High-Level Overview
Strangeloop Studios is a visual content production company based in Los Angeles, specializing in innovative new media experiences such as concert visuals, music videos, virtual reality, and cinema.[1][2] The studio collaborates with creatives—including animators, designers, producers, writers, musicians, and developers—to push boundaries in visual storytelling for high-profile artists like The Weeknd, Kendrick Lamar, Billie Eilish, Flying Lotus, and SZA, serving the entertainment industry by enhancing audience engagement through cutting-edge productions.[1][2][3][6]
With a team of under 25 employees and revenue below $5 million, Strangeloop focuses on empowering artists and brands via immersive content across live shows, digital assets, and virtual performances, demonstrating growth through an expanding client roster and technical pipelines for virtual characters.[1][3]
Origin Story
Strangeloop Studios was officially founded in 2015 by co-founders Ian Simon and David Wexler, both visual artists with roots in live touring—Ian began working with Kendrick Lamar in 2013, followed by collaborations with The Weeknd and David Gilmour of Pink Floyd around 2015.[3] This hands-on experience in content development for artists sparked the studio's formation, shifting focus from touring visuals to creating 3D cinematic content, music videos, and broader digital applications.[3][4]

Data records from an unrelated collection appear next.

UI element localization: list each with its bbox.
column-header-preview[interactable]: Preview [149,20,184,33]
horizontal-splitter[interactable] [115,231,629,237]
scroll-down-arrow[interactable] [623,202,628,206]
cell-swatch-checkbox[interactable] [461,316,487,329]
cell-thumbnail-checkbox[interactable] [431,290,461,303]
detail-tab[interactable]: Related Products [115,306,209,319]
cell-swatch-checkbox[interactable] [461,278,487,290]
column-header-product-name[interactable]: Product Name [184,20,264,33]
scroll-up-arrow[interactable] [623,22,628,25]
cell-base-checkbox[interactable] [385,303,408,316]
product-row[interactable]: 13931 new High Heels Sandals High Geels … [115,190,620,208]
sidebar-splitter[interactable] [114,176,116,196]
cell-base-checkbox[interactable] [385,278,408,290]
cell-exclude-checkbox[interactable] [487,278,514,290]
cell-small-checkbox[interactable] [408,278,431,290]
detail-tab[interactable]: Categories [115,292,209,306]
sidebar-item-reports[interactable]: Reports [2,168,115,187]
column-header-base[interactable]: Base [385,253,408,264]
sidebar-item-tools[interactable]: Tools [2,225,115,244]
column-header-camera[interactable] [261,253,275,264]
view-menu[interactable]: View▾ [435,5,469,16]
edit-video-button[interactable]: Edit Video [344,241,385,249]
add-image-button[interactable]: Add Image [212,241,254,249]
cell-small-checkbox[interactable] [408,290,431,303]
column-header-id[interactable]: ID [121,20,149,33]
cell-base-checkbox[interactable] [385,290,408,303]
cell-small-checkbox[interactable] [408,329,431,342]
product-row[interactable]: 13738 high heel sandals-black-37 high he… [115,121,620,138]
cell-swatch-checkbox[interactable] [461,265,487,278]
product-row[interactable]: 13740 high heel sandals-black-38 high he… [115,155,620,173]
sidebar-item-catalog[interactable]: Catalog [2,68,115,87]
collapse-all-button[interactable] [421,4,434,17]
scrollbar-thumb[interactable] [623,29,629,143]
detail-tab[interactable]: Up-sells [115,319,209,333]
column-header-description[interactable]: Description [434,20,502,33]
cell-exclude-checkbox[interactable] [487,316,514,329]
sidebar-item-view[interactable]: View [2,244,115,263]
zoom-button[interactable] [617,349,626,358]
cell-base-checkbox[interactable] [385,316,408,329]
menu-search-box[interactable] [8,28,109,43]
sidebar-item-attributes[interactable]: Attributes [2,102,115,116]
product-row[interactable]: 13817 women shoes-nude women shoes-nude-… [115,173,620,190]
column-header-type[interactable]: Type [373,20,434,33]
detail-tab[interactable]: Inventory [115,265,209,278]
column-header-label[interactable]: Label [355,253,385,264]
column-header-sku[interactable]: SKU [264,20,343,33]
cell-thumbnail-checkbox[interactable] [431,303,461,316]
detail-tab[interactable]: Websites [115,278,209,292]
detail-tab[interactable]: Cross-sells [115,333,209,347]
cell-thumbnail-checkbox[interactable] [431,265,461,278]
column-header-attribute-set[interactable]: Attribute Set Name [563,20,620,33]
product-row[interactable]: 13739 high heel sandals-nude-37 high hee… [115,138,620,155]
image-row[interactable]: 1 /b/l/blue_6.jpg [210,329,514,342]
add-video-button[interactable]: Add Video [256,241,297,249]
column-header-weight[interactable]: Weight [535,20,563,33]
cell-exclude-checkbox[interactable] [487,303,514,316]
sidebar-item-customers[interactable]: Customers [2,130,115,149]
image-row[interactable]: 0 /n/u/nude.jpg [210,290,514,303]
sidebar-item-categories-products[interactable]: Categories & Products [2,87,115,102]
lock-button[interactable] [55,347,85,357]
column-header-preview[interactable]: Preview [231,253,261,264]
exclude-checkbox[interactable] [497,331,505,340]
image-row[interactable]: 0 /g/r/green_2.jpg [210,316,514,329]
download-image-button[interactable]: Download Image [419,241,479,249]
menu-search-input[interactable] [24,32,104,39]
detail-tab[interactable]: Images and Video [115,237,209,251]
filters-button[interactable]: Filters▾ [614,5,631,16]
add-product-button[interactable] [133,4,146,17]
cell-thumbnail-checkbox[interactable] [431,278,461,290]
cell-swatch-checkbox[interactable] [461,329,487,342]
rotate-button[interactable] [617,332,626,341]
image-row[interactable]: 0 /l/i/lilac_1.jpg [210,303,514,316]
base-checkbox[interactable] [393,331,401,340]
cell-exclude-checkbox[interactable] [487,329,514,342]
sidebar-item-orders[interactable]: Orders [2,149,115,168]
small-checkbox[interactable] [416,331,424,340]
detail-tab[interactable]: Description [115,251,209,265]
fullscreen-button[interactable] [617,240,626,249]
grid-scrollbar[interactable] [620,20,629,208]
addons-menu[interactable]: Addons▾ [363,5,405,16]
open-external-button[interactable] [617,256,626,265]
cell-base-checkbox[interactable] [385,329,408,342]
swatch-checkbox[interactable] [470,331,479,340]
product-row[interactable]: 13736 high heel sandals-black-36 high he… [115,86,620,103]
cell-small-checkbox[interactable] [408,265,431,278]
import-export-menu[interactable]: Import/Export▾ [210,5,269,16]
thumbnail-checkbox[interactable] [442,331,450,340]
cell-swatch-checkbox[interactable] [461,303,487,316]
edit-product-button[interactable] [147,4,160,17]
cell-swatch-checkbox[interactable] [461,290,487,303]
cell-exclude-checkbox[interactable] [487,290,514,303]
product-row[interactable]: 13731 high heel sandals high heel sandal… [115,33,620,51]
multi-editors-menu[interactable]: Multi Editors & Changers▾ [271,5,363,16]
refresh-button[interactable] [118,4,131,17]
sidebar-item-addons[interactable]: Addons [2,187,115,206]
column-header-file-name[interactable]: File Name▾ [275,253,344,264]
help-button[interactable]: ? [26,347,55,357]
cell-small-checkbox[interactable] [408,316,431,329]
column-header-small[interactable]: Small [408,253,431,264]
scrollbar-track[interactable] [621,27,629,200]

Key early traction came from high-profile music projects, evolving over eight years (as of 2023) into advanced pipelines for virtual characters, enabling social media content, virtual performances on platforms like Twitch and YouTube, and live integrations—highlighted by projects like Spirit Bomb, a virtual artist collective.[3][4] The team has grown to include Head of Operations Nick Maresh, Producer Lateef Garrett, and animators such as Nicholas Juister and Ina Chen.[2]
Core Differentiators
- Multidisciplinary Team and Collaboration: Composed of animators, designers, producers, writers, musicians, and developers, enabling end-to-end innovation in new media from concept to live execution.[2][3]
- Pioneering Virtual and Immersive Tech: Developed pipelines for virtual characters (e.g., Spirit Bomb), blending video game worlds with concerts for limitless, extemporaneous live shows beyond traditional time-coded visuals, including 3D LED and WaveXR for extended reality.[3][4]
- Artist-Centric Visual Storytelling: Expertise in concert visuals, music videos, VR, and cinema, with live control for dynamic performances; worked with elite clients like Flying Lotus, Pharrell, Erykah Badu, and Blackpink, prioritizing entertainment and boundary-pushing.[1][3][4][6]
- Versatile Media Pipeline: Supports diverse outputs—social media assets, virtual Twitch/YouTube performances, and hybrid live-virtual events—bridging artists to mass media while exploring mixed reality art.[3]
Role in the Broader Tech Landscape
Strangeloop Studios rides the wave of immersive entertainment and metaverse convergence, merging video game tech, AR/VR, and live music to create "future cinema" experiences impossible in physical venues.[3][4] This timing aligns with post-pandemic demand for hybrid virtual-live events, enabling global access without capacity limits, as seen in their 3D LED collaborations and virtual artist projects amid rising pop culture evolution toward mixed media.[3][4]
Market forces like advancing XR tools (e.g., WaveXR) and artist needs for digital assets favor their model, influencing the ecosystem by pioneering virtual collectives like Spirit Bomb, which empower creators to explore avatars and narratives, blurring reality and entertainment while supporting genres from hip-hop to EDM.[3][4] Their work with global stars amplifies tech's role in visual production design, setting precedents for scalable, innovative content in music and beyond.[1][6]
Quick Take & Future Outlook
Strangeloop is poised to expand its virtual character pipelines into full ecosystems for AI-driven performances and metaverse integrations, capitalizing on trends like real-time rendering and Web3 artist economies. As XR hardware matures and live-streaming evolves, their live-extemporaneous expertise could redefine concerts, potentially scaling Spirit Bomb into a broader platform for emerging talent. This positions them as visual innovators at the nexus of music, tech, and culture, amplifying their high-profile collaborations into the next era of audience experiences—echoing their founding mission to explore uncharted media frontiers.[3][4]